Oxfam defines an accountable humanitarian programme as one in which the people
affected by it are the most influential decision-makers throughout the lifetime of the
project and the most important judges of its impact.
Good Enough Guide
WASH Accountability Handbook
To ensure accountability in WASH activities in all humanitarian responses
(including first-phase emergency relief), WASH staff should put in place
- Community participation: Ensure that affected communities are enabled and supported to participate as much as possible.
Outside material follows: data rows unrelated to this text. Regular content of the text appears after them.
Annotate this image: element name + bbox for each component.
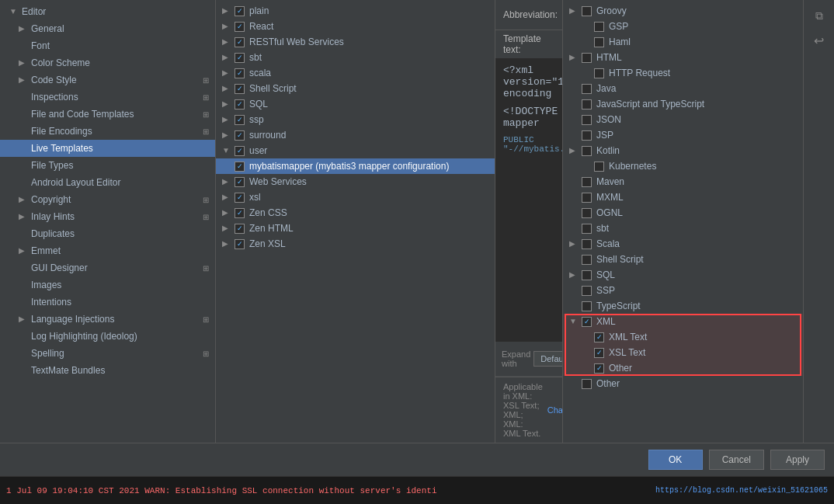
sidebar-item-file-encodings[interactable]: File Encodings⊞: [0, 123, 215, 140]
sidebar-item-copyright[interactable]: Copyright⊞: [0, 191, 215, 208]
sidebar-item-duplicates[interactable]: Duplicates: [0, 225, 215, 242]
panel-checkbox-ognl[interactable]: [582, 208, 592, 218]
template-group-user[interactable]: user: [216, 143, 495, 158]
expand-select[interactable]: Default (Tab): [533, 351, 562, 367]
panel-checkbox-sbt2[interactable]: [582, 224, 592, 234]
panel-item-kubernetes[interactable]: Kubernetes: [563, 158, 803, 174]
template-group-zen-css[interactable]: Zen CSS: [216, 205, 495, 221]
change-link[interactable]: Change: [547, 405, 562, 415]
panel-item-js-ts[interactable]: JavaScript and TypeScript: [563, 96, 803, 112]
group-checkbox-web-services[interactable]: [235, 177, 245, 187]
sidebar-item-live-templates[interactable]: Live Templates: [0, 140, 215, 157]
group-checkbox-plain[interactable]: [235, 6, 245, 16]
group-checkbox-user[interactable]: [235, 146, 245, 156]
panel-checkbox-sql2[interactable]: [582, 270, 592, 280]
panel-checkbox-js-ts[interactable]: [582, 99, 592, 109]
template-group-scala[interactable]: scala: [216, 65, 495, 81]
template-group-react[interactable]: React: [216, 19, 495, 34]
panel-checkbox-haml[interactable]: [594, 37, 604, 47]
sidebar-item-editor[interactable]: Editor: [0, 3, 215, 20]
panel-item-sql2[interactable]: SQL: [563, 267, 803, 283]
sidebar-item-gui-designer[interactable]: GUI Designer⊞: [0, 259, 215, 276]
sidebar-item-file-code-templates[interactable]: File and Code Templates⊞: [0, 106, 215, 123]
template-group-ssp[interactable]: ssp: [216, 112, 495, 127]
group-checkbox-surround[interactable]: [235, 130, 245, 141]
copy-icon[interactable]: ⧉: [810, 6, 829, 25]
group-checkbox-shell-script[interactable]: [235, 84, 245, 94]
panel-item-xml[interactable]: XML: [563, 314, 803, 329]
group-checkbox-scala[interactable]: [235, 68, 245, 78]
sidebar-item-log-highlighting[interactable]: Log Highlighting (Ideolog): [0, 328, 215, 345]
panel-checkbox-other-xml[interactable]: [594, 363, 604, 374]
sidebar-item-inspections[interactable]: Inspections⊞: [0, 89, 215, 106]
panel-checkbox-maven[interactable]: [582, 177, 592, 187]
group-checkbox-ssp[interactable]: [235, 115, 245, 125]
sidebar-item-file-types[interactable]: File Types: [0, 157, 215, 174]
apply-button[interactable]: Apply: [770, 450, 825, 470]
sidebar-item-textmate-bundles[interactable]: TextMate Bundles: [0, 362, 215, 379]
panel-item-maven[interactable]: Maven: [563, 174, 803, 189]
panel-item-other-xml[interactable]: Other: [563, 360, 803, 376]
sidebar-item-color-scheme[interactable]: Color Scheme: [0, 54, 215, 71]
panel-item-mxml[interactable]: MXML: [563, 189, 803, 205]
template-item-mybatismapper[interactable]: mybatismapper (mybatis3 mapper configura…: [216, 158, 495, 174]
sidebar-item-code-style[interactable]: Code Style⊞: [0, 71, 215, 89]
ok-button[interactable]: OK: [648, 450, 703, 470]
group-checkbox-sql[interactable]: [235, 99, 245, 109]
sidebar-item-intentions[interactable]: Intentions: [0, 294, 215, 311]
cancel-button[interactable]: Cancel: [709, 450, 764, 470]
panel-item-xsl-text[interactable]: XSL Text: [563, 345, 803, 360]
sidebar-item-images[interactable]: Images: [0, 276, 215, 294]
panel-checkbox-java[interactable]: [582, 84, 592, 94]
sidebar-item-android-layout[interactable]: Android Layout Editor: [0, 174, 215, 191]
panel-checkbox-http-request[interactable]: [594, 68, 604, 78]
template-group-web-services[interactable]: Web Services: [216, 174, 495, 189]
group-checkbox-restful[interactable]: [235, 37, 245, 47]
panel-checkbox-json[interactable]: [582, 115, 592, 125]
template-group-zen-html[interactable]: Zen HTML: [216, 221, 495, 236]
sidebar-item-language-injections[interactable]: Language Injections⊞: [0, 311, 215, 328]
panel-checkbox-html[interactable]: [582, 53, 592, 63]
panel-checkbox-ssp2[interactable]: [582, 286, 592, 296]
panel-checkbox-shell-script2[interactable]: [582, 255, 592, 265]
panel-item-groovy[interactable]: Groovy: [563, 3, 803, 19]
template-group-sql[interactable]: SQL: [216, 96, 495, 112]
panel-checkbox-jsp[interactable]: [582, 130, 592, 141]
panel-checkbox-kubernetes[interactable]: [594, 162, 604, 172]
undo-icon[interactable]: ↩: [810, 31, 829, 50]
panel-item-typescript[interactable]: TypeScript: [563, 298, 803, 314]
template-group-surround[interactable]: surround: [216, 127, 495, 143]
panel-item-java[interactable]: Java: [563, 81, 803, 96]
group-checkbox-react[interactable]: [235, 22, 245, 32]
template-group-zen-xsl[interactable]: Zen XSL: [216, 236, 495, 252]
panel-checkbox-scala2[interactable]: [582, 239, 592, 249]
panel-item-other[interactable]: Other: [563, 376, 803, 391]
group-checkbox-zen-css[interactable]: [235, 208, 245, 218]
template-group-restful[interactable]: RESTful Web Services: [216, 34, 495, 50]
panel-item-haml[interactable]: Haml: [563, 34, 803, 50]
panel-item-ssp2[interactable]: SSP: [563, 283, 803, 298]
status-url[interactable]: https://blog.csdn.net/weixin_51621065: [655, 486, 828, 495]
template-group-xsl[interactable]: xsl: [216, 189, 495, 205]
sidebar-item-spelling[interactable]: Spelling⊞: [0, 345, 215, 362]
template-group-shell-script[interactable]: Shell Script: [216, 81, 495, 96]
sidebar-item-font[interactable]: Font: [0, 37, 215, 54]
panel-checkbox-xml-text[interactable]: [594, 332, 604, 342]
panel-item-xml-text[interactable]: XML Text: [563, 329, 803, 345]
panel-item-http-request[interactable]: HTTP Request: [563, 65, 803, 81]
panel-checkbox-gsp[interactable]: [594, 22, 604, 32]
panel-item-shell-script2[interactable]: Shell Script: [563, 252, 803, 267]
sidebar-item-general[interactable]: General: [0, 20, 215, 37]
panel-item-gsp[interactable]: GSP: [563, 19, 803, 34]
panel-item-jsp[interactable]: JSP: [563, 127, 803, 143]
template-group-plain[interactable]: plain: [216, 3, 495, 19]
panel-item-kotlin[interactable]: Kotlin: [563, 143, 803, 158]
group-checkbox-sbt[interactable]: [235, 53, 245, 63]
group-checkbox-xsl[interactable]: [235, 193, 245, 203]
panel-checkbox-kotlin[interactable]: [582, 146, 592, 156]
panel-item-scala2[interactable]: Scala: [563, 236, 803, 252]
sidebar-item-inlay-hints[interactable]: Inlay Hints⊞: [0, 208, 215, 225]
panel-checkbox-xml[interactable]: [582, 317, 592, 327]
panel-checkbox-typescript[interactable]: [582, 301, 592, 311]
panel-item-html[interactable]: HTML: [563, 50, 803, 65]
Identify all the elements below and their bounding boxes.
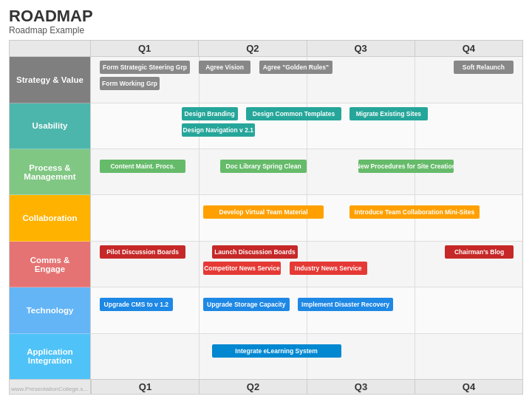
q3-header: Q3	[307, 41, 415, 56]
q3-bottom: Q3	[307, 380, 415, 394]
row-label-process: Process & Management	[10, 149, 90, 195]
bar-migrate-sites: Migrate Existing Sites	[349, 107, 427, 120]
bar-design-branding: Design Branding	[182, 107, 238, 120]
bar-soft-relaunch: Soft Relaunch	[454, 61, 514, 74]
bar-launch-discussion: Launch Discussion Boards	[212, 245, 299, 259]
row-label-strategy: Strategy & Value	[10, 57, 90, 103]
gantt-row-usability: Design Branding Design Common Templates …	[91, 103, 522, 149]
bar-design-templates: Design Common Templates	[246, 107, 341, 120]
q1-bottom: Q1	[91, 380, 199, 394]
bar-content-maint: Content Maint. Procs.	[100, 160, 186, 173]
q2-header: Q2	[199, 41, 307, 56]
gantt-row-appintegration: Integrate eLearning System	[91, 334, 522, 379]
row-label-technology: Technology	[10, 287, 90, 333]
q2-bottom: Q2	[199, 380, 307, 394]
bar-pilot-discussion: Pilot Discussion Boards	[100, 245, 186, 259]
row-label-appintegration: Application Integration	[10, 334, 90, 379]
bar-design-nav: Design Navigation v 2.1	[182, 123, 255, 137]
page: ROADMAP Roadmap Example Q1 Q2 Q3 Q4 Stra…	[0, 0, 532, 399]
gantt-row-comms: Pilot Discussion Boards Launch Discussio…	[91, 242, 522, 287]
bar-competitor-news: Competitor News Service	[203, 262, 281, 275]
bar-agree-golden: Agree "Golden Rules"	[259, 61, 332, 74]
bar-upgrade-storage: Upgrade Storage Capacity	[203, 298, 290, 311]
bar-develop-virtual: Develop Virtual Team Material	[203, 205, 324, 219]
q4-bottom: Q4	[415, 380, 522, 394]
page-title: ROADMAP	[9, 7, 523, 25]
bar-form-steering: Form Strategic Steering Grp	[100, 61, 191, 74]
q4-header: Q4	[415, 41, 522, 56]
gantt-row-technology: Upgrade CMS to v 1.2 Upgrade Storage Cap…	[91, 287, 522, 333]
bar-chairmans-blog: Chairman's Blog	[445, 245, 514, 259]
bar-form-working: Form Working Grp	[100, 77, 160, 90]
bar-agree-vision: Agree Vision	[199, 61, 250, 74]
bar-introduce-collab: Introduce Team Collaboration Mini-Sites	[349, 205, 479, 219]
bar-elearning: Integrate eLearning System	[212, 344, 341, 358]
bar-upgrade-cms: Upgrade CMS to v 1.2	[100, 298, 173, 311]
watermark: www.PresentationCollege.s...	[11, 386, 88, 392]
bar-doc-library: Doc Library Spring Clean	[220, 160, 307, 173]
bar-new-procedures: New Procedures for Site Creation	[358, 160, 453, 173]
gantt-row-strategy: Form Strategic Steering Grp Form Working…	[91, 57, 522, 103]
q1-header: Q1	[91, 41, 199, 56]
bar-industry-news: Industry News Service	[290, 262, 367, 275]
gantt-row-process: Content Maint. Procs. Doc Library Spring…	[91, 149, 522, 195]
row-label-usability: Usability	[10, 103, 90, 149]
page-subtitle: Roadmap Example	[9, 25, 523, 35]
gantt-row-collaboration: Develop Virtual Team Material Introduce …	[91, 195, 522, 241]
row-label-collaboration: Collaboration	[10, 195, 90, 241]
bar-disaster-recovery: Implement Disaster Recovery	[298, 298, 392, 311]
row-label-comms: Comms & Engage	[10, 242, 90, 287]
- Information sharing: Share information about the project, Oxfam, its principles and how it expects staff to behave in forms that are easily understood, respectful and culturally appropriate for different members of the affected community, Communicate what services can be provided by whom, howband when. If there are delays in procurement or delivery tell the community.
- Feedback and Complaints: consult with communities to design a range of simple, safe and appropriate feedback and complaints mechanisms. WASH staff should respond to feedback and complaints in a systematic and timely manner, taking account of the gender and age of those providing feedback.
- Positive staff attitudes and behaviour: Encourage staff to be open and transparent and to analyse the situation from the point of view of the affected community. Treat community members as partners and not as helpless victims.
Accountability mechanisms should be integrated with other programme teams (i.e. EFSVL); there is no need to duplicate structures/methods, particularly when working in the same communities.